La culture ça se cultive ! Ils ont ainsi créé, développé ou enrichi les dispositifs qui permettent de reproduire et de nourrir leur noyau identitaire et leurs appartenances, substrats de leurs actes hakkas. La culture chinoise à Tahiti combien même elle se transforme, s’enrichit ou s’appauvrit d’éléments, s’adapte au contexte, se réactualise, en somme elle se cultive même parfois avec le renoncement, mais toujours avec l’origine, l’origine est la meilleure façon de penser l’avenir (Tobie Nathan 2004).

Comme certains le sous-entendent, l’ethnicité chinoise ou hakka n’est-elle qu’une ethnicité symbolique, vide de sens (Gans 1978) pour exister socialement à l’intérieur de la société polynésienne pour se différencier et se distinguer uniquement ?

Aujourd’hui des négociations retissent des liens progressivement entre la communauté chinoise de Tahiti et la Chine Continentale, notamment les missions diplomatiques, économiques et touristiques qui viennent changer les représentations locales à propos de la Chine de Pékin. Le retour constaté vers une resinisation du groupe chinois majoritairement hakka serait une contrainte pour celui-ci à se requestionner sur ses origines, ses spécificités, ses appartenances à côté des autres groupes Han de la Chine Continentale. Certes il y a un mouvement des Hakkas vers les sources, vers l’origine, mais ils recréent une identité nouvelle néo-hakka. Ils ne cherchent pas la même, ils évoluent avec une autre, ils se transforment mais toujours rattachés à l’origine.

* Renata SUMMO-O’CONNELLS

  Association AILAE

Exposition sur les Aborigènes de Kimberley en Australie

L’Académie Itinérante des Échanges Arts et Langues Européennes, or AILAE, présentera les images de la collection Kevin Shaw ainsi que d’autres artistes tels Annabel Butler, ou Skye Llewellyn Chapman.
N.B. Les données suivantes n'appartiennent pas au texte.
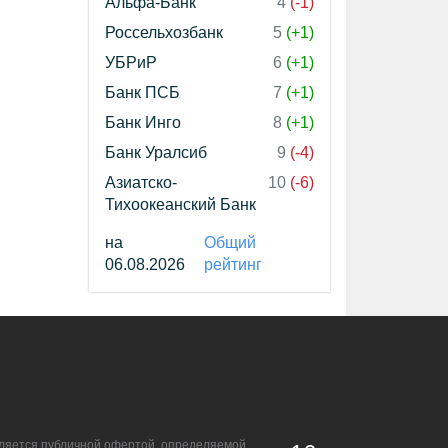
Альфа-Банк
4
(-1)
Россельхозбанк
5
(+1)
УБРиР
6
(+1)
Банк ПСБ
7
(+1)
Банк Инго
8
(+1)
Банк Уралсиб
9
(-4)
Азиатско-
10
(-6)
Тихоокеанский Банк
на
Общий
06.08.2026
рейтинг
является публичной офертой, определяемой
Quelques posters les accompagneront. AILAE et le projet « MATES » ont pour but de développer le dialogue et de resserrer les liens entre l’Europe et les région du Pacifique dans une dimension de réciprocité, sans orientation ni marginalisation. Une brève présentation s’attachera à la problématique théorique et à une description de la collection « Mates ». Cette collection de photographies a été réalisée par Kevin Shaw, anthropologue et artiste australien établi ces vingt dernières années dans la région de Kimberley. Il a confié sa collection à AILAE en Europe pour qu’elle y soit présentée. Dans la région de Kimberley, territoires et peuples sont menacés par des conditions de vie difficiles, une système de santé médiocre et l’avidité que suscitent les mines du pays. Plus important encore, « Mates » est un contrat social entre Kevin Shaw et la population locale qui lui a demandé d’écrire et de prendre des photos d’elle. « Mates » offre un regard extraordinaire sur la vie et l’histoire de ces populations qui ne veulent pas être connues et cantonnées à être des sujets coloniaux, des marginaux, des représentatifs de « l’Autre », ou des bénéficiaires d’un système de protection sociale.